Different tones on different parts of the text
It would be nice if it was possible to add some specific tones to single words or whole sentences.
For example:
- emphasis
- sarcasm
- whispering
(also all combinations, like whispering sarcasm)
Is this already possible somehow? I saw espeak generates emphasis markers anyway, but maybe this could be altered manually in some way?
Or I could probably train and use different variants of some voice. But it seems it's not possible to switch voices without causing pauses, even when setting "sentence_silence" to 0. But this would probably be the best workaround so far.
It would still be nice if such a feature existed, preferably without the need of training new voices (if possible).
I second this.
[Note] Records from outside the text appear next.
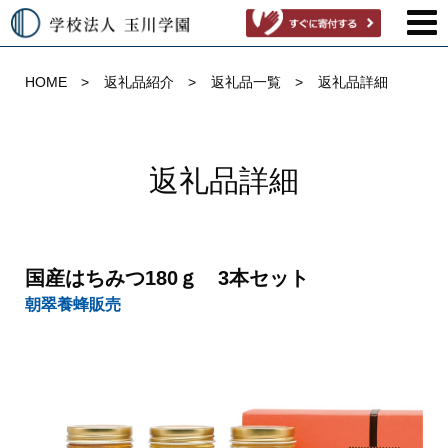
HOME
返礼品紹介
返礼品一覧
返礼品詳細
返礼品詳細
国産はちみつ180ｇ 3本セット
朝翠養蜂販売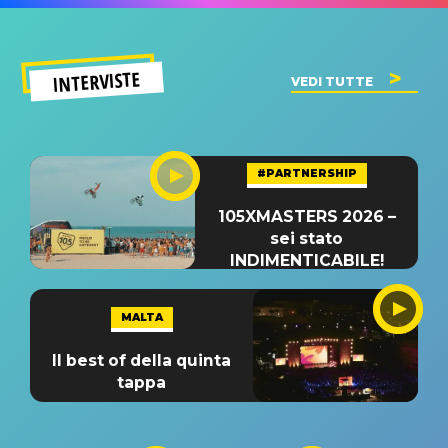
INTERVISTE
VEDI TUTTE
#PARTNERSHIP
105XMASTERS 2026 –
sei stato
INDIMENTICABILE!
MALTA
Il best of della quinta
tappa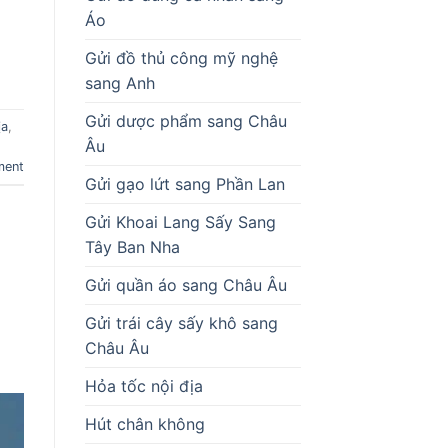
Áo
Gửi đồ thủ công mỹ nghệ
sang Anh
Gửi dược phẩm sang Châu
ịa
,
Âu
|
ment
Gửi gạo lứt sang Phần Lan
Gửi Khoai Lang Sấy Sang
Tây Ban Nha
Gửi quần áo sang Châu Âu
Gửi trái cây sấy khô sang
Châu Âu
Hỏa tốc nội địa
Hút chân không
Some sort of markup language would be nice if it exists.
Hi, I will work in a pitch conditioning model soon and maybe PR these additions with new updates from the piper side.
@porky11 - how could sarcasm or whispering be applied to an output voice without training with relevant voice recordings?
Is there some proces you have in mind that could be applied to the audio to achieve this? My suspicion is that there isn't a viable way to do this (without the audio + training)
In my experience, you need audio data for each case (sarcasm, whispering, etc.) and then a multi speaker model needs to be trained with each case being a different "speaker".
This is exactly what the Thorsten emotional voice does (German).